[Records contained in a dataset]
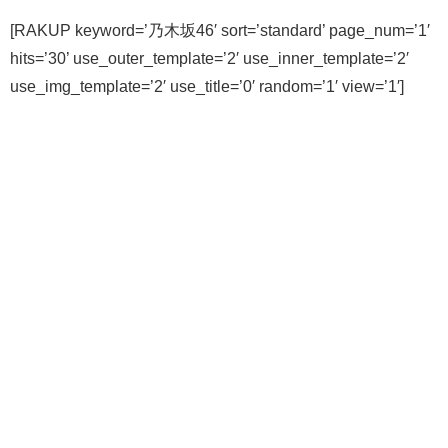
[RAKUP keyword=’乃木坂46′ sort=’standard’ page_num=’1′
hits=’30’ use_outer_template=’2′ use_inner_template=’2′
use_img_template=’2′ use_title=’0′ random=’1′ view=’1′]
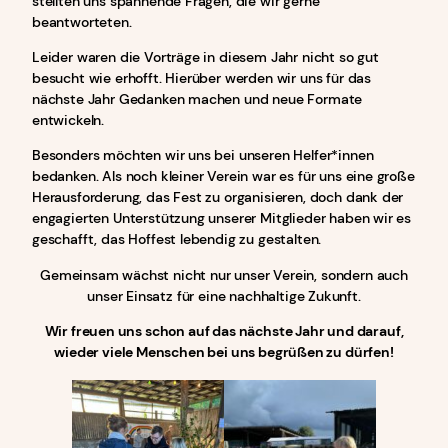
stellten uns spannende Fragen, die wir gerne
beantworteten.
Leider waren die Vorträge in diesem Jahr nicht so gut
besucht wie erhofft. Hierüber werden wir uns für das
nächste Jahr Gedanken machen und neue Formate
entwickeln.
Besonders möchten wir uns bei unseren Helfer*innen
bedanken. Als noch kleiner Verein war es für uns eine große
Herausforderung, das Fest zu organisieren, doch dank der
engagierten Unterstützung unserer Mitglieder haben wir es
geschafft, das Hoffest lebendig zu gestalten.
Gemeinsam wächst nicht nur unser Verein, sondern auch
unser Einsatz für eine nachhaltige Zukunft.
Wir freuen uns schon auf das nächste Jahr und darauf,
wieder viele Menschen bei uns begrüßen zu dürfen!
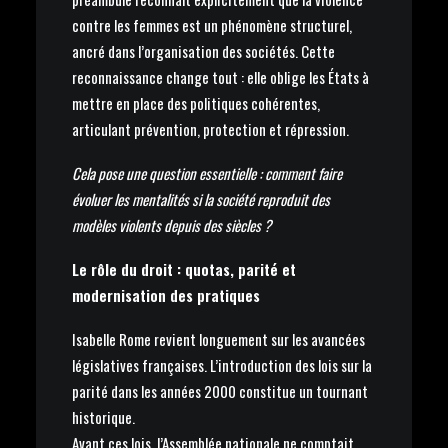
contre les femmes est un phénomène structurel,
ancré dans l’organisation des sociétés. Cette
reconnaissance change tout : elle oblige les États à
mettre en place des politiques cohérentes,
articulant prévention, protection et répression.
Cela pose une question essentielle : comment faire
évoluer les mentalités si la société reproduit des
modèles violents depuis des siècles ?
Le rôle du droit : quotas, parité et
modernisation des pratiques
Isabelle Rome revient longuement sur les avancées
législatives françaises. L’introduction des lois sur la
parité dans les années 2000 constitue un tournant
historique.
Avant ces lois, l’Assemblée nationale ne comptait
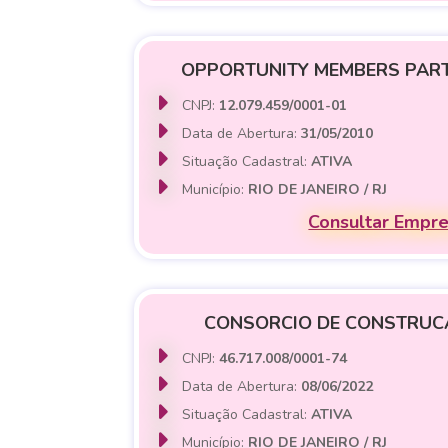
OPPORTUNITY MEMBERS PART
CNPJ:
12.079.459/0001-01
Data de Abertura:
31/05/2010
Situação Cadastral:
ATIVA
Município:
RIO DE JANEIRO / RJ
Consultar Empr
CONSORCIO DE CONSTRUCA
CNPJ:
46.717.008/0001-74
Data de Abertura:
08/06/2022
Situação Cadastral:
ATIVA
Município:
RIO DE JANEIRO / RJ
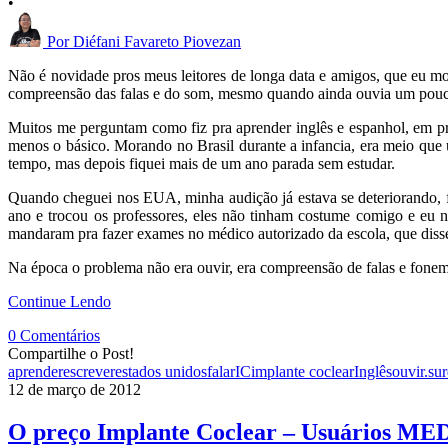
•
Por
Diéfani Favareto Piovezan
Não é novidade pros meus leitores de longa data e amigos, que eu 
compreensão das falas e do som, mesmo quando ainda ouvia um pouc
Muitos me perguntam como fiz pra aprender inglês e espanhol, em pri
menos o básico. Morando no Brasil durante a infancia, era meio que
tempo, mas depois fiquei mais de um ano parada sem estudar.
Quando cheguei nos EUA, minha audição já estava se deteriorando, fui
ano e trocou os professores, eles não tinham costume comigo e eu 
mandaram pra fazer exames no médico autorizado da escola, que diss
Na época o problema não era ouvir, era compreensão de falas e fonem
Continue Lendo
0 Comentários
Compartilhe o Post!
aprender
escrever
estados unidos
falar
IC
implante coclear
Inglês
ouvir.
su
12 de março de 2012
O preço Implante Coclear – Usuários 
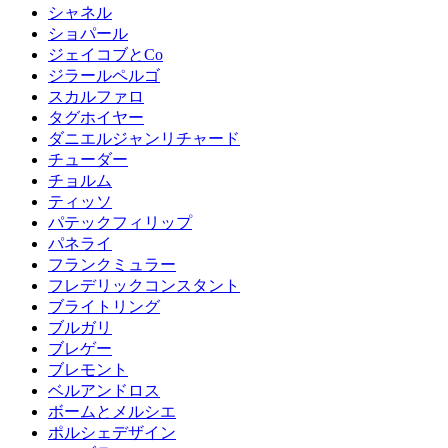
シャネル
ショパール
ジェイコブとCo
ジラールペルゴ
スカルファロ
タグホイヤー
ダニエルジャンリチャード
チューダー
チョルム
ティッソ
パテックフィリップ
パネライ
フランクミュラー
フレデリックコンスタント
ブライトリング
ブルガリ
ブレゲー
ブレモント
ベルアンドロス
ボームとメルシエ
ポルシェデザイン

Goal of the exercise:
Only the number of lines in the data that hold "aprender" should be stated.

Task response:
2